→ The problem
Once you reach the line that contains "雑音抑制機能です。※9クラスのみ搭載 重要なのは、この機能", retype it and each later line exactly as written, stopping only at the end of the listing.

→ Record excerpts
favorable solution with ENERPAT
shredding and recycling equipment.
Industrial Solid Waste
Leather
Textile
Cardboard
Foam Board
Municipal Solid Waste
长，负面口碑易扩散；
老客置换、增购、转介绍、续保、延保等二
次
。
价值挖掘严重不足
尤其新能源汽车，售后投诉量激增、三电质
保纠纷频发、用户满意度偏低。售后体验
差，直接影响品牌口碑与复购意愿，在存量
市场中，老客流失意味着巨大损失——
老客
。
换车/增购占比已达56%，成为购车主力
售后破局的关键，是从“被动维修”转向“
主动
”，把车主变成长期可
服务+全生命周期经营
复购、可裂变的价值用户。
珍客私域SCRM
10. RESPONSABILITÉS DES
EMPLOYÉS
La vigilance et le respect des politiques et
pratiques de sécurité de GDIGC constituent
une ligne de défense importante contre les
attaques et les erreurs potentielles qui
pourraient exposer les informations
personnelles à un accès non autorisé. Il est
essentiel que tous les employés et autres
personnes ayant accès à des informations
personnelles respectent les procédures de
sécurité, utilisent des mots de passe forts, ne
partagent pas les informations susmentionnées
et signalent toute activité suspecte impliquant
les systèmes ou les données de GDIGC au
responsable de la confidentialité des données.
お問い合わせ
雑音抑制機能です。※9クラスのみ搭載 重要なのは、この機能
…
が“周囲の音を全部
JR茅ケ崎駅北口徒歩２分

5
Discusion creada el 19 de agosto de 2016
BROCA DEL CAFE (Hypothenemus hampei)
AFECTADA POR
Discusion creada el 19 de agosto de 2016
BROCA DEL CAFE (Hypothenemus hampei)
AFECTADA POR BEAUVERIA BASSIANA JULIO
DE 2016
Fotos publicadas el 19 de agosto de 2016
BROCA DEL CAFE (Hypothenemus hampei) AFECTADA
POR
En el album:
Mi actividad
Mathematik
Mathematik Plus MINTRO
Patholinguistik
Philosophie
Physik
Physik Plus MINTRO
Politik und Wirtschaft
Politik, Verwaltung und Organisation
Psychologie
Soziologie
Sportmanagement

→ Written response
雑音抑制機能です。※9クラスのみ搭載 重要なのは、この機能
…
が“周囲の音を全部
JR茅ケ崎駅北口徒歩２分

5
Discusion creada el 19 de agosto de 2016
BROCA DEL CAFE (Hypothenemus hampei)
AFECTADA POR
Discusion creada el 19 de agosto de 2016
BROCA DEL CAFE (Hypothenemus hampei)
AFECTADA POR BEAUVERIA BASSIANA JULIO
DE 2016
Fotos publicadas el 19 de agosto de 2016
BROCA DEL CAFE (Hypothenemus hampei) AFECTADA
POR
En el album:
Mi actividad
Mathematik
Mathematik Plus MINTRO
Patholinguistik
Philosophie
Physik
Physik Plus MINTRO
Politik und Wirtschaft
Politik, Verwaltung und Organisation
Psychologie
Soziologie
Sportmanagement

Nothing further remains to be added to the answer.